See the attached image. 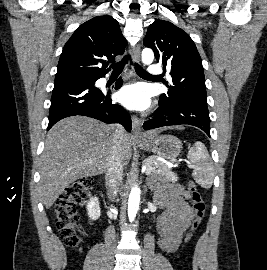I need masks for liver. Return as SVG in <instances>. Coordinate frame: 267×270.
<instances>
[{
  "label": "liver",
  "mask_w": 267,
  "mask_h": 270,
  "mask_svg": "<svg viewBox=\"0 0 267 270\" xmlns=\"http://www.w3.org/2000/svg\"><path fill=\"white\" fill-rule=\"evenodd\" d=\"M162 130L147 135H158ZM113 135L112 125L85 116L62 119L50 129L40 162L39 189L46 209L74 181L107 171ZM120 156L122 165H128L132 156L129 134L125 133L121 139Z\"/></svg>",
  "instance_id": "6515ba94"
}]
</instances>
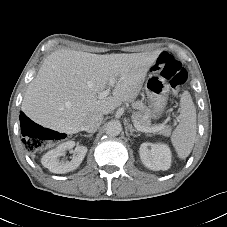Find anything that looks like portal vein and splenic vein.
<instances>
[{
  "mask_svg": "<svg viewBox=\"0 0 227 227\" xmlns=\"http://www.w3.org/2000/svg\"><path fill=\"white\" fill-rule=\"evenodd\" d=\"M115 83H116L115 77H111L109 79L107 88L99 93V97L100 98L107 97L110 94ZM132 121H133V125L135 126V128L141 132L153 133V132H158L161 129V126L144 127V126L140 125L139 122L134 117H132Z\"/></svg>",
  "mask_w": 227,
  "mask_h": 227,
  "instance_id": "obj_1",
  "label": "portal vein and splenic vein"
}]
</instances>
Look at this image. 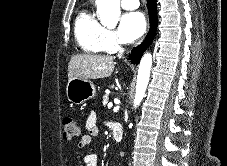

________________________________________

(PROMPT) Give back exactly the lines from the one with "Find anything that" through the end of the records above, inclusive, and omit any pictures.

(SOLUTION TO THIS TASK)
Find anything that looks like portal vein and splenic vein.
<instances>
[{
  "mask_svg": "<svg viewBox=\"0 0 227 227\" xmlns=\"http://www.w3.org/2000/svg\"><path fill=\"white\" fill-rule=\"evenodd\" d=\"M115 83H116L115 77H111L109 79L107 88L99 93V97L100 98L107 97L110 94ZM132 121H133V125L135 126V128L141 132L153 133V132H158L161 129V126L144 127V126L140 125L139 122L134 117H132Z\"/></svg>",
  "mask_w": 227,
  "mask_h": 227,
  "instance_id": "obj_1",
  "label": "portal vein and splenic vein"
}]
</instances>
Look at this image. 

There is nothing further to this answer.